Large-format and multispectral QWIP infrared focal plane arrays

The next generation of infrared (IR) focal plane arrays (FPAs) will need to be a significant improvement in capability over those used in present-day second generation FLIRs. The Armys Future Combat System requires that the range for target identification be greater than the range of detection for an opposing sensor. To accomplish this mission, the number of pixels on the target must be considerably larger than that possible with 2nd generation FLIR. Therefore, the 3rd generation FLIR will need to be a large format staring FPA with more than 1000 pixels on each side. In addition, a multi-spectral capability will be required to allow operability in challenging ambient environments, discriminate targets from decoys, and to take advantage of the smaller diffraction blur in the MWIR for enhanced image resolution. We report on laboratory measurements of a large format (1024 x 1024 pixels) single-color LWIR IR FPA made using the corrugated quantum well infrared photodetector (QWIP) structure by the ARL/NASA team. The pixel pitch is 18 μm and the spectral response peaks at 8.8 μm with a 9.2 μm cutoff. We report on recent results using a MWIR/LWIR QWIP FPA to image the boost phase of a launch vehicle for missile defense applications and a LWIR/LWIR FPA designed specifically for detecting the disturbed soil associated with buried land mines. Finally, we report on the fabrication of a new read-out integrated circuit (ROIC) specifically designed for multi-spectral operation.

6000-element infrared focal plane array for reconnaissance applications

This paper discusses the design, architecture, and performance of a 6000 element Indium Antimonide Infrared focal plane array. The focal plane array architecture allows for any N x 1000 element sized array to be constructed from its base elements. A uniquely constructed bi-staggered detector geometry is utilized to provide 2:1 over-sampling having 10 micron effective pitch in both the across track and along track directions. Additionally, the detector geometry allows for physical pixel sizes up to 25 microns while sampling at a 10 micron effective pitch to provide alias free imaging with the high signal capture capability of a large pixel. The Indium Antimonide detectors are front-side illuminated P-on-N type mesa diodes having no measurable crosstalk. A complimentary CMOS based Multiplexor in a M x 250 segmented design having up to 10 million electrons full-well output with greater than 14 bits instantaneous dynamic range provides a flexible and low noise readout for the focal plane array. Hybridization of the Indium Antimonide detectors and multiplexor is provided via a Lockheed Martin patented beam-lead technology to provide reliable and producible long linear focal plane arrays for reconnaissance applications. Characterization of the 6000 element Infrared focal plane array is presented including dynamic impedance of the diodes, read-noise, linearity, and non-uniformity. Meadured characteristics of the CMOS multiplexor are also presented in addition to data from the hybridized modules making up the Focal Plane Array.
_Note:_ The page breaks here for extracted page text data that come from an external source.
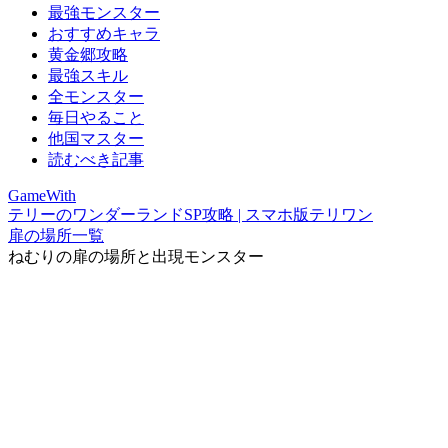
最強モンスター
おすすめキャラ
黄金郷攻略
最強スキル
全モンスター
毎日やること
他国マスター
読むべき記事
GameWith
テリーのワンダーランドSP攻略 | スマホ版テリワン
扉の場所一覧
ねむりの扉の場所と出現モンスター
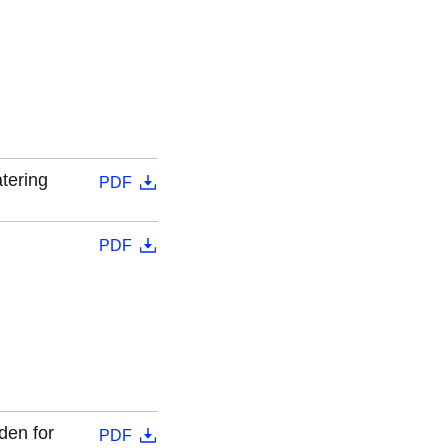
tering
PDF
PDF
den for
PDF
Lead salt room-temperature MWIR FPA

The development of low-cost uncooled thermal LWIR FPAs is resulting in the emergence of a new generation of infrared sensors for applications where affordability is the prerequisite for volume production. Both ferroelectric detector arrays and silicon-based microbolometers are finding numerous applications from gun sights to automotive FLIRs. There would be significant interest in a similar uncooled offering in the MWIR, but to date, thermal detectors have lacked sufficient sensitivity. The existing uncooled MWIR photon detector technology, based on polycrystalline lead salts, has been relegated to single-element detectors and relatively small linear arrays due to the high dark current and the stigma of being a 50-year-old technology.
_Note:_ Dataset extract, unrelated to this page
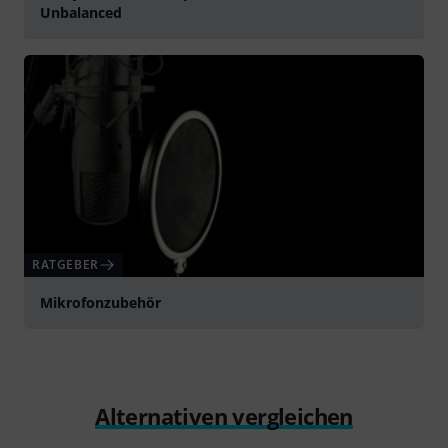
Unbalanced
abspielen
RATGEBER
Mikrofonzubehör
Alternativen vergleichen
Signal processing ROIC for long-wave infrared scanning focal plane arrays

This paper describes the design and evaluation of a 128 X 1 signal processing readout integrated circuit for LWIR HgCdTe scanning infrared focal plane array applications. Smart readout functions, such as charge skimming and on-focal plane gain non-uniformity corrections, are presented along with empirical results measured with LWIR HgCdTe linear arrays.